Tired of communication chaos at work? Adopt these 5 rules of the road

by | Jul 21, 2023 | Blog | 0 comments

After experiencing yet another communication accident – no serious injuries other than bruised egos and wasted time misinterpreting the purpose of a reformatted document – I’m again asking: “Why don’t we take the time to create specific ‘rules of the road’ to follow for work communication?”

Let’s face it. We’re much more reckless at work as communicators than as drivers. If we drove like we communicate, we’d be operating our vehicles in a hit-or-miss way instead of following long-standing, acceptable rules of the road. (“Oops, forgot to move into the turning lane. I’ll turn left now anyway.”)

We’d also be driving in circles since we often don’t take the time to think things through and explain ourselves to others. And rather than easily reach our destination, we’d be contributing to fender benders, collisions, and pileups with our exchanges. As for our communication mishaps, they waste time, create friction among team members, and lead to less than ideal outcomes.

How does this happen? When we talk, text, email or whatever, we rely on a combination of our good intentions, years of experience, and personal assumptions, rather than effective signals connected to a sound process. We’ve “road tested” our own communication tools and habits and accept them as our personal truth. But they’re highly individualized, built on assumptions that are often even invisible to us, which makes our communication inconsistent and unreliable.

By contrast, our roads use well-established and detailed “process maps,” such as stated speed limits, stoplights, speed bumps, and other road signs. My thanks to Jamie Flinchbaugh, the author, entrepreneur, and co-founder of the Lean Learning Center, for introducing me to this analogy.

In the 2006 book The Hitchhiker’s Guide to Lean: Lessons from the Road Jamie co-authored with Andy Carlino, they shared an observation that has stuck with me over the years: Drivers in the U.S. agree on the rules of the road and follow them. For example, “100 million drivers never sat in a 12-hour planning meeting together, nor do they report to the same boss; but they are able to navigate the nation’s highways with less chaos than most 50-person departments.”

Based on my experiences, if you want to improve how you communicate when your goal is to get things done at work with mutually good outcomes, adopt these five driving principles for your communication.

  1. Navigating.
  2. Respecting others.
  3. Signaling to others.
  4. Using multiple senses and nonverbal communication.
  5. Adapting based on situations.

Here’s a summary:

1.Navigating. When you get in your vehicle, you generally know where you’re planning to go. And if you don’t know exactly how to get there, you consult GPS or a map. By contrast, when you need to communicate something new to others, especially if it’s still uncertain or being designed, you may not yet have a clear picture of what you’re communicating. That makes it even more important that you take time to plan how you’re going to navigate the communication.

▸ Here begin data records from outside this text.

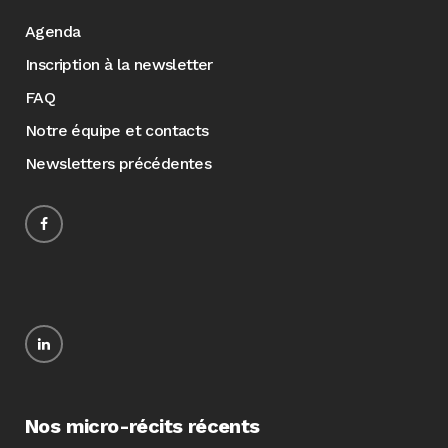
Agenda
Inscription à la newsletter
FAQ
Notre équipe et contacts
Newsletters précédentes
Nos micro-récits récents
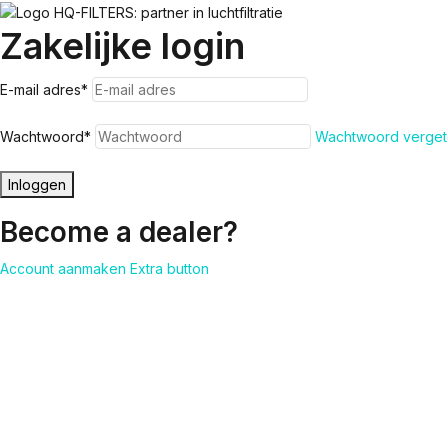
Zakelijke login
E-mail adres
*
Wachtwoord
*
Wachtwoord verget
Inloggen
Become a dealer?
Account aanmaken
Extra button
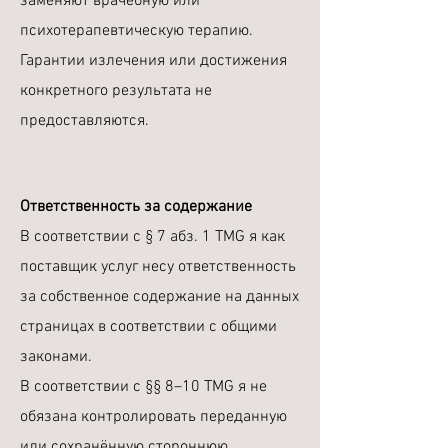
заменяют врачебную или
психотерапевтическую терапию.
Гарантии излечения или достижения
конкретного результата не
предоставляются.
Ответственность за содержание
В соответствии с § 7 абз. 1 TMG я как
поставщик услуг несу ответственность
за собственное содержание на данных
страницах в соответствии с общими
законами.
В соответствии с §§ 8–10 TMG я не
обязана контролировать переданную
или сохранённую стороннюю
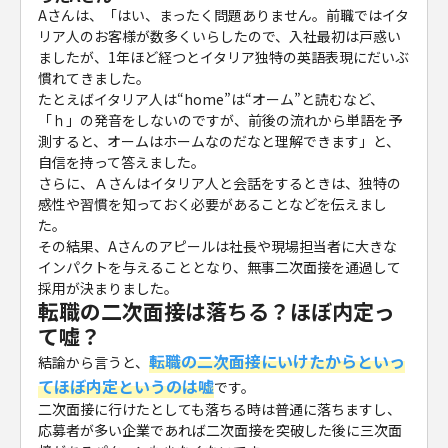
Aさんは、「はい、まったく問題ありません。前職ではイタ
リア人のお客様が数多くいらしたので、入社最初は戸惑い
ましたが、1年ほど経つとイタリア独特の英語表現にだいぶ
慣れてきました。
たとえばイタリア人は“home”は“オーム”と読むなど、
「ｈ」の発音をしないのですが、前後の流れから単語を予
測すると、オームはホームなのだなと理解できます」と、
自信を持って答えました。
さらに、Ａさんはイタリア人と会話をするときは、独特の
感性や習慣を知っておく必要があることなどを伝えまし
た。
その結果、Aさんのアピールは社長や現場担当者に大きな
インパクトを与えることとなり、無事二次面接を通過して
採用が決まりました。
転職の二次面接は落ちる？ほぼ内定っ
て嘘？
転職の二次面接にいけたからといっ
結論から言うと、
てほぼ内定というのは嘘
です。
二次面接に行けたとしても落ちる時は普通に落ちますし、
応募者が多い企業であれば二次面接を突破した後に三次面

Pause to figure out the roadmap you’ll follow. For example, what’s the purpose and context for your communication? What are the “knowns” and the “unknowns” you’re still determining and can mention? What’s the timing and other details can you provide? And importantly, what’s your communication cadence that shows your commitment to keeping people informed?

2. Respecting others. Communication needs to be a two-way street with both the senders and the receivers having responsibilities. Share the road and have a healthy give and take. By having open conversations with plenty of questions and answers, everyone is better prepared to interpret the information in a similar way and follow through effectively on their responsibilities.

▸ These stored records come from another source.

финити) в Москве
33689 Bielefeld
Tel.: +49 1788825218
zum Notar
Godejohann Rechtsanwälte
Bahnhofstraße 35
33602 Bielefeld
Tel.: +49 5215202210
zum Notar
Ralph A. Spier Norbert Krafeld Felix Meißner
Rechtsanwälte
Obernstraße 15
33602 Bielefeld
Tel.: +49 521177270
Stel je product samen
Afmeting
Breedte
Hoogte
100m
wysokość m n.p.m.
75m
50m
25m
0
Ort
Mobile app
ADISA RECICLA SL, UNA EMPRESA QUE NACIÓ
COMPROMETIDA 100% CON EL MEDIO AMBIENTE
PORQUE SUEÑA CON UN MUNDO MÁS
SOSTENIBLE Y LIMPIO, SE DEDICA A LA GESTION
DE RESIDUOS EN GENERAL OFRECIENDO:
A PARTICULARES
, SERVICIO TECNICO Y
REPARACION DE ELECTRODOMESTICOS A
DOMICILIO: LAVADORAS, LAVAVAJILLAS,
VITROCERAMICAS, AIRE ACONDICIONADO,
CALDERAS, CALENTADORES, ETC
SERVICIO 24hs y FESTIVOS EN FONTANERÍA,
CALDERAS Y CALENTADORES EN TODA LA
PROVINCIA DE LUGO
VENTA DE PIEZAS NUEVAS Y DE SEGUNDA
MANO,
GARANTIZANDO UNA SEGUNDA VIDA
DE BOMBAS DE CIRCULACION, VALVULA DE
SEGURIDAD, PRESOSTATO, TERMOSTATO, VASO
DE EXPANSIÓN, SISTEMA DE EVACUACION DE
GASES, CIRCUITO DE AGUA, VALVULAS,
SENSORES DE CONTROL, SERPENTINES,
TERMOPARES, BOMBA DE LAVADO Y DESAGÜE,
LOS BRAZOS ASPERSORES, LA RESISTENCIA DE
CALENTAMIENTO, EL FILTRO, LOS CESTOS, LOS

If you’re the sender, take time to identify the assumptions you’re operating under and share them. This is especially helpful when you’re asking individuals to invest time to work with you and take part in decisions and actions. Receivers need to confirm that they understand their role as well as the content they’ve received.

3. Signaling to others. Without turn signals found in vehicles, senders and receivers need to find other ways to be explicit with one another at every point. This starts with making sure senders get receivers’ attention, so they’ll grasp the message. Senders can’t assume receivers noticed “the” email when they’re skimming through their hundreds of messages at the end of the day. Other “noise” can hurt receivers’ ability to understand messages, too, such as literal background noise or other distractions that compete with their attention.

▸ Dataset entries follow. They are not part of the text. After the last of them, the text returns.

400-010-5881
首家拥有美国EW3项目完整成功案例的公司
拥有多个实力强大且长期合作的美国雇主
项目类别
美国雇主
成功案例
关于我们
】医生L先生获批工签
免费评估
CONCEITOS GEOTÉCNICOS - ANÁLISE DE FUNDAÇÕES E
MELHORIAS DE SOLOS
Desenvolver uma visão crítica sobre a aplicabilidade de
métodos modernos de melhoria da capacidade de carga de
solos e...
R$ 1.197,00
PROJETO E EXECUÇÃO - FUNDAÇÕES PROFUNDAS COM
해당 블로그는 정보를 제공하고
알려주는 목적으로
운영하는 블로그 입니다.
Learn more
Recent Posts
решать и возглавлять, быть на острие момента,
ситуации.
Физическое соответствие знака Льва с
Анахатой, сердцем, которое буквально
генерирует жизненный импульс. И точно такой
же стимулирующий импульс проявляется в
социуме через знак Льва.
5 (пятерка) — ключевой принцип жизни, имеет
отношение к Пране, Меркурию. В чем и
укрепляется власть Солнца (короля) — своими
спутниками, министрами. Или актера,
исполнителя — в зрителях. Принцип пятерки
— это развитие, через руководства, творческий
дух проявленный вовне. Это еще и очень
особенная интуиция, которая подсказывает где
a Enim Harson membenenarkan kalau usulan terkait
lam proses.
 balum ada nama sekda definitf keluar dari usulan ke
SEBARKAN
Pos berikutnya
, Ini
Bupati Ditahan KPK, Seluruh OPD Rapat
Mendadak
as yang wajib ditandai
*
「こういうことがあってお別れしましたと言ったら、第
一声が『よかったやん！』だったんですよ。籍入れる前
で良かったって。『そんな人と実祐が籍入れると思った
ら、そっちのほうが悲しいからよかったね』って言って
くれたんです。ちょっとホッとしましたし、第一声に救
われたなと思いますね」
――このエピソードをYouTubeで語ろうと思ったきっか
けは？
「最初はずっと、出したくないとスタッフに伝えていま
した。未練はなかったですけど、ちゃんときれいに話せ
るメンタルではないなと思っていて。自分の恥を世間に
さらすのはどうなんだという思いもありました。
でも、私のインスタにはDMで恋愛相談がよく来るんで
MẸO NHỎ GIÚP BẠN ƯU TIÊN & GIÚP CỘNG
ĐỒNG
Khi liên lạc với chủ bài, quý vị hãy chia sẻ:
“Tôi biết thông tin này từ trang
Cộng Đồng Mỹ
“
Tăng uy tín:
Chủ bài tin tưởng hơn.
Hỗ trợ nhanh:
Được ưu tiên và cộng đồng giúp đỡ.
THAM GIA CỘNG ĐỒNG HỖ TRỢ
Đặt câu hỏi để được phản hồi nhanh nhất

And once senders get receivers’ attention, how clear are they about expectations and timing? And are they setting up two-way communication to: Solicit views? Contributions to a mutually satisfactory solution? Feedback on working relationships?

The more exact, clear, and precise the messages are, the better the chances of a successful outcome. For example, I recently thought I clearly requested proofing services to ensure the clarity of a report. However, the individual who was working with me for the first time wanted to demonstrate her marketing capabilities, I later learned. That explained how my “proofed” report transformed – temporarily – into a promotional piece.

4. Using multiple senses and nonverbal communication. Good drivers do more than keep their eyes on the road. They listen for sirens and watch for pedestrians. Good communicators devote significant energy to listening to others, both noticing what people are saying and what they’re not. For example, are individuals staying silent about key aspects of the content you’re discussing? Are they squirming in their seats or showing other signs of discomfort? What about their facial expressions?

5. Adapting based on situations. Just as you drive differently on a dirt road, city street and interstate, you’ve got to adapt your communication to fit your situation. Consider the content of the message, the complexity of your request, and the individuals receiving your message and customize.

In sum, communication and driving are both skills that you learn and can improve with practice. Many individuals take pride in becoming defensive drivers. How about becoming a defensive communicator? This move can help avoid communication mishaps.